Of Shadows and Obsession by Sarah Fine

Of Shadows and Obsession by Sarah Fine

Author:Sarah Fine
Language: eng
Format: epub
Publisher: Margaret K. McElderry Books
Published: 2015-06-15T16:00:00+00:00


Chapter Four

I MISS THE FIREWORKS.

By the time I come back to myself, it is nearly morning, and the blood has dried, and all that is left is to wash up and clean up.

And breathe.

It is harder than it has been in a long, long time.

Part of me wants to remain on the floor and simply let myself die. I could do it. No one would find me if I didn’t want them to, not even Guiren. I could end this now. I could surrender. Maybe it should have happened a long time ago. Maybe I was never meant to live in the first place. I should have died on the killing floor.

I should be dead. Really, truly dead.

But . . . what would have happened to Wen last night if I was? The thought is whispered into my ear like it comes from somewhere else, someone else. One way or another, that man would have killed Guiren’s precious treasure-box girl. If I hadn’t stopped him, right now Wen would be living the last few terror-filled days of her life.

It is enough to get me to my feet. It is enough to move my hands and inflate my lungs and blot out the memory of those faces, staring at me. Temporarily, at least.

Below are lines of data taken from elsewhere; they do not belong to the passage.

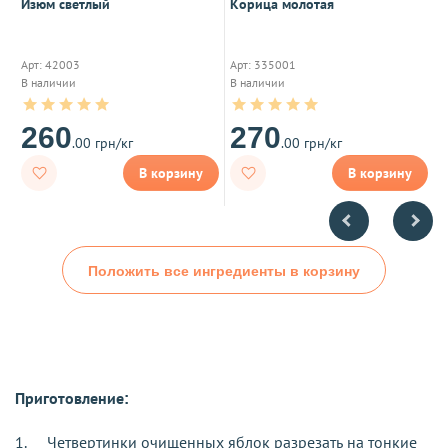
ra
Изюм светлый
Корица молотая
М
Арт: 42003
Арт: 335001
А
В наличии
В наличии
Т
260
270
.00 грн/кг
.00 грн/кг
В корзину
В корзину
Положить все ингредиенты в корзину
Приготовление:
1.
Четвертинки очищенных яблок разрезать на тонкие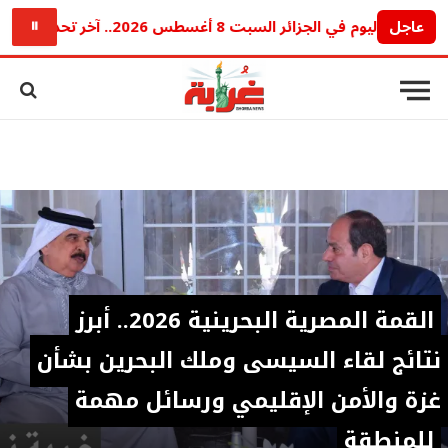
عاجل
 8 أغسطس 2026.. آخر تحديث للجرام والأونصة
⏸
القمة المصرية البحرينية 2026.. أبرز
نتائج لقاء السيسي وملك البحرين بشأن
غزة والأمن الإقليمي ورسائل مهمة
للمنطقة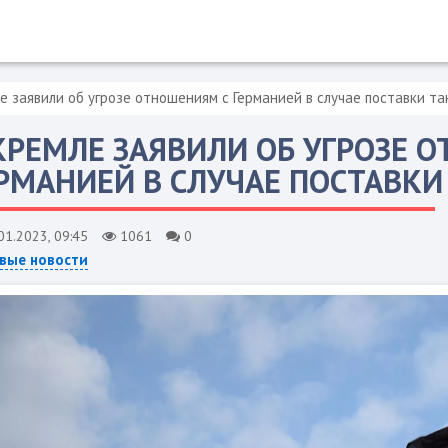
е заявили об угрозе отношениям с Германией в случае поставки та
КРЕМЛЕ ЗАЯВИЛИ ОБ УГРОЗЕ 
РМАНИЕЙ В СЛУЧАЕ ПОСТАВКИ
01.2023, 09:45
1061
0
вые новости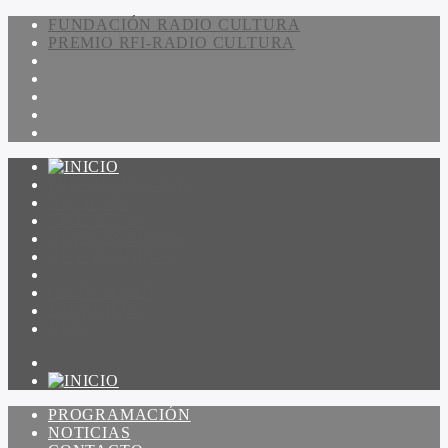
FUNDACIÓN RADIO CULTURA
PREMIO RFI-RADIO CULTURA
PROGRAMACIÓN
NOTICIAS
CONTACTO
QUIENES SOMOS
IR A AMADEUS
ON DEMAND
ESCUCHAR
VER
PROGRAMACIÓN
NOTICIAS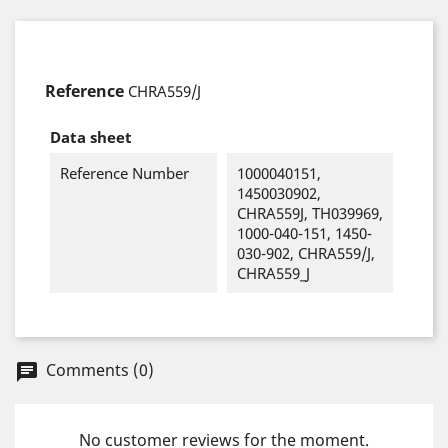
Reference
CHRA559/J
Data sheet
Reference Number
1000040151,
1450030902,
CHRA559J, TH039969,
1000-040-151, 1450-
030-902, CHRA559/J,
CHRA559_J
Comments (0)
chat
No customer reviews for the moment.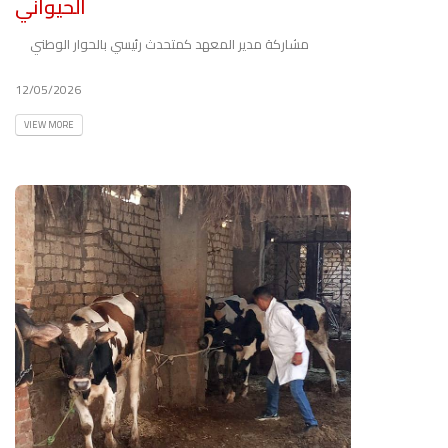
الحيواني
مشاركة مدير المعهد كمتحدث رئيسي بالحوار الوطني
12/05/2026
VIEW MORE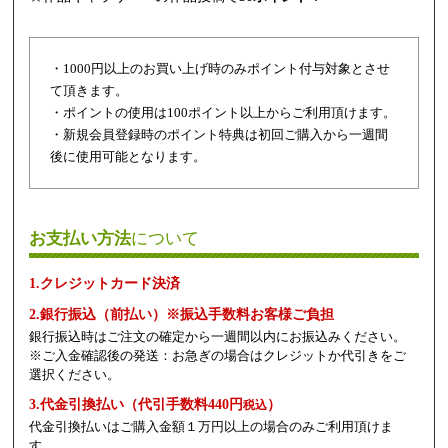
・1000円以上のお買い上げ時のみポイント付与対象とさせ
て頂きます。
・ポイントの使用は100ポイント以上からご利用頂けます。
・新規会員登録時のポイント特典は初回ご購入から一週間
後に使用可能となります。
お支払い方法
について
1.クレジットカード決済
2.銀行振込（前払い）※振込手数料お客様ご負担
銀行振込時はご注文の確定から一週間以内にお振込みください。
※ご入金確認後の発送：お急ぎの場合はクレジットか代引きをご
選択ください。
3.代金引換払い（代引手数料440円
）
税込
代金引換払いはご購入金額１万円以上の場合のみご利用頂けま
す。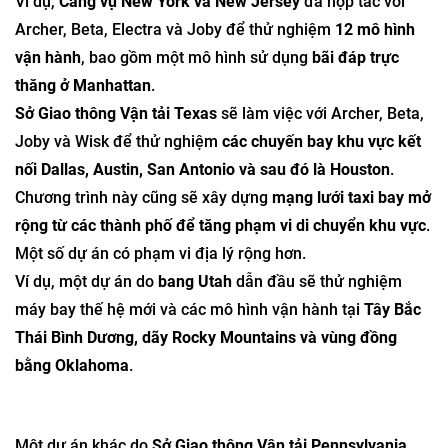
Ví dụ,
Cảng vụ New York và New Jersey
đã hợp tác với
Archer, Beta, Electra và Joby để thử nghiệm
12 mô hình
vận hành
, bao gồm một mô hình sử dụng
bãi đáp trực
thăng ở Manhattan
.
Sở Giao thông Vận tải Texas
sẽ làm việc với Archer, Beta,
Joby và Wisk để thử nghiệm
các chuyến bay khu vực kết
nối Dallas, Austin, San Antonio và sau đó là Houston
.
Chương trình này cũng sẽ xây dựng
mạng lưới taxi bay mở
rộng từ các thành phố để tăng phạm vi di chuyển khu vực
.
Một số dự án có phạm vi địa lý rộng hơn.
Ví dụ, một dự án do
bang Utah
dẫn đầu sẽ thử nghiệm
máy bay thế hệ mới và các mô hình vận hành tại
Tây Bắc
Thái Bình Dương, dãy Rocky Mountains và vùng đồng
bằng Oklahoma
.
Một dự án khác do
Sở Giao thông Vận tải Pennsylvania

Bit by bit, I start to clean up. I set two sweeper spiders going and they take care of the mess on the floor. While they scuttle back and forth, I read the prayers I collected the night before to get my mind back on my usual tasks. Minny from the cafeteria has written a wish, asking that the Ghost grant her a healthy birth for her child. I can’t do that. But Minny is kind and a hard worker, and I want her to have something. So I will grant the wish of her supervisor, Lin, who is asking that the seal on the freezer door work properly so the meat stops thawing out. If Lin has her wish, perhaps she will be in a generous mood and go easy on Minny in these last weeks of her pregnancy. That is something I can do.

Gathering my tools keeps my eye away from the shards of mirror glass piling up in the corner. I do not want to see my face, not right now. It hasn’t bothered me for a few years. I’m so used to looking at it that it almost seems normal until I am near people who have two eyes and two hands and faces that are symmetrical, with smooth flesh wrapped over smooth muscle wrapped over smooth bone.

I’m used to watching them now from a safe distance, as if I really were a floating spirit, invisible and untouchable. I like to see what goes on, what makes these people move and keeps them still, what makes them angry and what captures their hearts. I have been content to observe for so long now that it seemed like enough. It wasn’t until last night with Wen that I realized how much more I want.